Your study is IMPORTANT. We understand the significance of your study and its role in launching your next clinical offering and take the responsibilities entrusted to us very seriously. We are committed to delivering the most robust and high-quality data efficiently with an unwavering focus on patient safety and regulatory compliance.
With over 20 years of experience and over 2,500 trials conducted, Accel Research Sites are consistent high enrollers offering comprehensive services across a full range of therapeutic areas and indications. Our sites are located throughout the Southeast with convenient access to diverse, densely populated areas.

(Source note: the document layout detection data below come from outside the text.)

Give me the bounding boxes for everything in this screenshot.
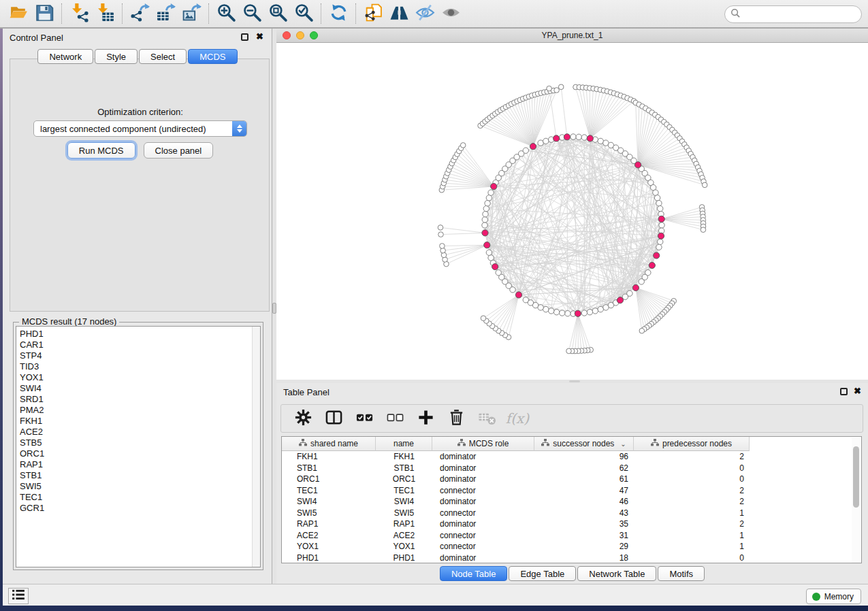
network-node[interactable] (543, 138, 549, 144)
tab-node-table[interactable]: Node Table (440, 566, 508, 581)
export-image-button[interactable] (178, 2, 204, 25)
deselect-all-rows-button[interactable] (383, 407, 407, 430)
mcds-hub-node[interactable] (492, 263, 498, 269)
network-node[interactable] (598, 138, 603, 144)
table-scrollbar[interactable] (852, 437, 861, 563)
network-node[interactable] (656, 244, 662, 250)
network-node[interactable] (543, 306, 549, 312)
mcds-result-item[interactable]: CAR1 (20, 340, 252, 350)
mcds-result-item[interactable]: TEC1 (20, 492, 252, 503)
mcds-hub-node[interactable] (649, 262, 655, 268)
mcds-result-item[interactable]: GCR1 (20, 503, 252, 514)
network-node[interactable] (482, 217, 487, 222)
network-node[interactable] (702, 182, 707, 188)
table-row[interactable]: ACE2ACE2connector311 (282, 530, 861, 542)
zoom-fit-button[interactable] (265, 2, 291, 25)
export-table-button[interactable] (152, 2, 178, 25)
mcds-result-item[interactable]: PHD1 (20, 329, 252, 340)
network-node[interactable] (658, 205, 663, 211)
network-node[interactable] (553, 310, 559, 315)
table-row[interactable]: SWI5SWI5connector431 (282, 508, 861, 519)
mcds-hub-node[interactable] (491, 183, 497, 189)
network-node[interactable] (547, 86, 552, 91)
network-node[interactable] (659, 222, 664, 228)
mcds-hub-node[interactable] (515, 292, 521, 298)
tab-motifs[interactable]: Motifs (658, 566, 705, 581)
network-node[interactable] (438, 225, 443, 231)
network-node[interactable] (558, 84, 564, 90)
network-node[interactable] (598, 306, 603, 312)
zoom-out-button[interactable] (239, 2, 265, 25)
network-canvas[interactable] (276, 44, 868, 380)
network-node[interactable] (587, 310, 592, 315)
run-mcds-button[interactable]: Run MCDS (67, 142, 135, 159)
mcds-list-scrollbar[interactable] (252, 327, 260, 567)
refresh-view-button[interactable] (325, 2, 351, 25)
network-node[interactable] (592, 308, 598, 314)
mcds-hub-node[interactable] (658, 233, 664, 239)
search-neighbors-button[interactable] (386, 2, 412, 25)
table-row[interactable]: RAP1RAP1dominator352 (282, 518, 861, 530)
network-node[interactable] (570, 134, 576, 139)
network-node[interactable] (483, 212, 488, 217)
mcds-result-item[interactable]: TID3 (20, 361, 252, 372)
tab-edge-table[interactable]: Edge Table (509, 566, 576, 581)
tab-select[interactable]: Select (139, 49, 187, 64)
tab-network[interactable]: Network (37, 49, 93, 64)
network-node[interactable] (701, 227, 706, 233)
tab-mcds[interactable]: MCDS (188, 49, 237, 64)
hide-graphics-details-button[interactable] (412, 2, 438, 25)
network-node[interactable] (486, 195, 492, 201)
network-node[interactable] (488, 190, 494, 195)
show-columns-button[interactable] (321, 407, 346, 430)
mcds-hub-node[interactable] (635, 162, 641, 168)
network-window-titlebar[interactable]: YPA_prune.txt_1 (276, 29, 868, 43)
mcds-hub-node[interactable] (484, 242, 490, 248)
network-node[interactable] (438, 232, 444, 237)
mcds-hub-node[interactable] (564, 134, 570, 140)
network-node[interactable] (440, 244, 445, 249)
mcds-result-item[interactable]: SWI5 (20, 481, 252, 492)
tab-network-table[interactable]: Network Table (577, 566, 656, 581)
network-node[interactable] (460, 143, 466, 148)
network-node[interactable] (549, 308, 554, 314)
splitter-handle[interactable] (569, 380, 580, 382)
network-node[interactable] (482, 222, 487, 228)
network-node[interactable] (639, 328, 645, 333)
mcds-result-item[interactable]: SWI4 (20, 383, 252, 394)
mcds-hub-node[interactable] (654, 252, 660, 259)
export-network-button[interactable] (127, 2, 152, 25)
search-field[interactable] (724, 5, 862, 23)
network-node[interactable] (566, 348, 572, 354)
float-panel-icon[interactable] (241, 33, 248, 41)
table-row[interactable]: ORC1ORC1dominator610 (282, 474, 861, 485)
table-row[interactable]: FKH1FKH1dominator962 (282, 451, 861, 463)
network-node[interactable] (576, 134, 581, 139)
network-node[interactable] (658, 239, 663, 244)
mcds-hub-node[interactable] (658, 216, 664, 222)
mcds-hub-node[interactable] (587, 135, 593, 142)
network-node[interactable] (483, 205, 489, 211)
show-graphics-details-button[interactable] (438, 2, 464, 25)
delete-column-button[interactable] (444, 407, 468, 430)
network-node[interactable] (654, 195, 660, 201)
mcds-result-item[interactable]: STB1 (20, 470, 252, 481)
import-network-button[interactable] (66, 2, 92, 25)
mcds-hub-node[interactable] (632, 284, 639, 291)
network-node[interactable] (639, 279, 644, 284)
share-network-button[interactable] (360, 2, 386, 25)
column-header-predecessor-nodes[interactable]: predecessor nodes (634, 437, 750, 451)
mcds-result-item[interactable]: YOX1 (20, 372, 252, 383)
network-node[interactable] (523, 297, 528, 303)
network-node[interactable] (538, 140, 543, 146)
close-panel-icon[interactable]: ✖ (854, 386, 861, 397)
table-mode-gear-button[interactable] (291, 407, 315, 430)
network-node[interactable] (485, 201, 490, 206)
mcds-result-item[interactable]: FKH1 (20, 416, 252, 427)
mcds-result-item[interactable]: STP4 (20, 350, 252, 361)
network-node[interactable] (603, 305, 609, 310)
zoom-selected-button[interactable] (291, 2, 317, 25)
mcds-hub-node[interactable] (575, 310, 581, 316)
column-header-name[interactable]: name (376, 437, 432, 451)
mcds-result-item[interactable]: RAP1 (20, 459, 252, 470)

We conduct Phase I-IV studies and support other research efforts outside the bounds of conventional clinical trials, including pragmatic trials, patient surveys, data collection efforts, direct-to-patient trials, and more. Each study is supported by experienced Investigators who are highly engaged, accessible, and passionate about pursuing new treatment options.

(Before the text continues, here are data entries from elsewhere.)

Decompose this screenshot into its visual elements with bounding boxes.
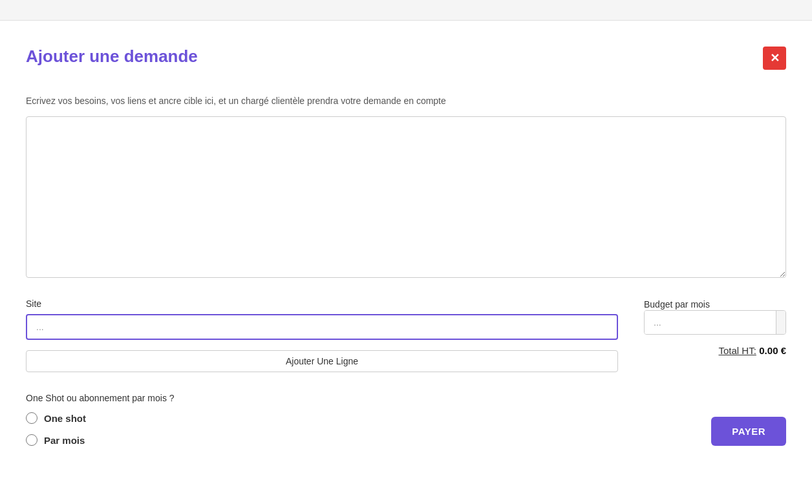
radio-group: One shot Par mois (26, 412, 786, 446)
budget-field-group: Budget par mois € Total HT: 0.00 € (644, 299, 786, 357)
budget-input-wrapper: € (644, 310, 786, 335)
top-bar (0, 0, 812, 21)
site-field-group: Site Ajouter Une Ligne (26, 299, 618, 372)
close-button[interactable]: ✕ (763, 47, 786, 70)
total-value: 0.00 € (759, 345, 786, 356)
page-container: Ajouter une demande ✕ Ecrivez vos besoin… (0, 21, 812, 472)
radio-one-shot[interactable]: One shot (26, 412, 786, 424)
main-textarea[interactable] (26, 116, 786, 278)
euro-symbol: € (776, 311, 786, 334)
total-label: Total HT: (718, 345, 756, 356)
radio-par-mois[interactable]: Par mois (26, 434, 786, 446)
payment-question: One Shot ou abonnement par mois ? (26, 393, 786, 403)
total-section: Total HT: 0.00 € (718, 345, 786, 357)
form-description: Ecrivez vos besoins, vos liens et ancre … (26, 96, 786, 106)
radio-one-shot-input[interactable] (26, 412, 37, 424)
radio-par-mois-label: Par mois (44, 435, 85, 446)
fields-row: Site Ajouter Une Ligne Budget par mois €… (26, 299, 786, 372)
payer-button[interactable]: PAYER (711, 417, 786, 446)
budget-input[interactable] (645, 311, 776, 334)
page-title: Ajouter une demande (26, 47, 198, 67)
page-header: Ajouter une demande ✕ (26, 47, 786, 70)
budget-label: Budget par mois (644, 299, 710, 310)
site-label: Site (26, 299, 618, 309)
radio-one-shot-label: One shot (44, 413, 86, 424)
add-line-button[interactable]: Ajouter Une Ligne (26, 350, 618, 372)
radio-par-mois-input[interactable] (26, 434, 37, 446)
site-input[interactable] (26, 314, 618, 340)
payment-options-section: One Shot ou abonnement par mois ? One sh… (26, 393, 786, 446)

We pride ourselves on delivering industry-leading service in the following areas:
Expand All | Collapse AllRECRUITMENT
Our internal database of 60,000+ subjects is only one source of eligible participants for your trial. We also maintain dozens of disease-specific social communities, operate an in-house call center managed by Samantha Mackeprang, and employ a seasoned coordinator, Alicia Cevera, in our recruitment department to provide expert eligibility review. Our partners in large medical practices also identify and educate potential research subjects for your study.

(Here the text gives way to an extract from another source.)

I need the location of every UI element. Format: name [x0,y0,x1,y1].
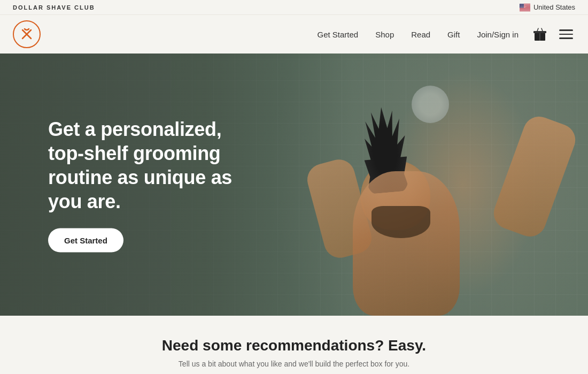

We are advanced advertisers in traditional and digital marketing and develop a custom marketing plan and creative for every study in preparation for the Pre-Site Visit. We employ a dedicated Marketing Manager, Faith Karwacki, to monitor the performance of these efforts and ensure a high return on investment for your recruitment and advertising dollars. We maintain total compatibility with centralized campaigns, with a dedicated specialist, Dwana Woulard, focused only on recruitment portals and inbound inquiries, with a one business day follow-up on all leads.
Our Director of Community Outreach, Rachel Truxall, is a Registered Nurse who specializes in reaching area providers and patient support groups to educate about your study opportunity.
Our full-time Director of Study Performance, Angie Petracca, monitors 100 data elements related to each study across its entire lifecycle: pre-selection, start-up, study conduct, and closeout. Each study is supported by a full-time Study Start-Up Coordinator, Michelle Morgan, who is an expert in source document creation and training facilitation.
REGULATORY AFFAIRS & COMPLIANCE
Our Regulatory Affairs team, led by Jamie Gillette, prides itself on rapid processing of regulatory packets and utmost attention to detail. Your study’s regulatory documents will be hosted in the industry-leading site regulatory platform by Florence Healthcare, where your study team will have immediate on-demand access to the documents it needs from anywhere in the world. This system is compliant with 21 CFR Part 11, HIPAA/The Privacy Rule, and 21 CFR part 312 and 812. We can start studies quickly as we are not subject to long internal review processes or internal IRBs. Our target start-up time including regulatory affairs and contract execution is 10 business days.
Our research coordinators are dedicated, full-time professionals with valuable industry experience. In addition to required certifications such as GCP and IATA, they undergo regular general and study-specific training to ensure total compliance with study requirements while maintaining patient safety and data integrity. We are lucky to enjoy very little coordinator turnover which means a consistent experience for the study team and patients alike. Our Quality Control team reviews all documentation to ensure the highest quality data. Internal Quality Assurance and Monitoring from independent experts supports our constant commitment to quality and compliance.
All our dedicated clinical laboratory staff are IATA certified and trained to process a wide range of samples. They are familiar with time sensitive processing such as PK and antibody processing, sputum samples, flash freezing, 24-hour urine collection, rapid antigen, and PCR via nasal swabs or washes. We use high-quality, scientific laboratory-grade equipment that is professionally maintained and calibrated.
Each of our Investigators are respected members of the medical community with a true scientific interest in their studies. We are a clinical organization first, engaged in meaningful development work that delivers new treatment options to patients, and our Investigators are proud to wear the Accel Research Sites name. It is with this same pride and enthusiasm that these full-time providers will devote themselves to your study and its subjects.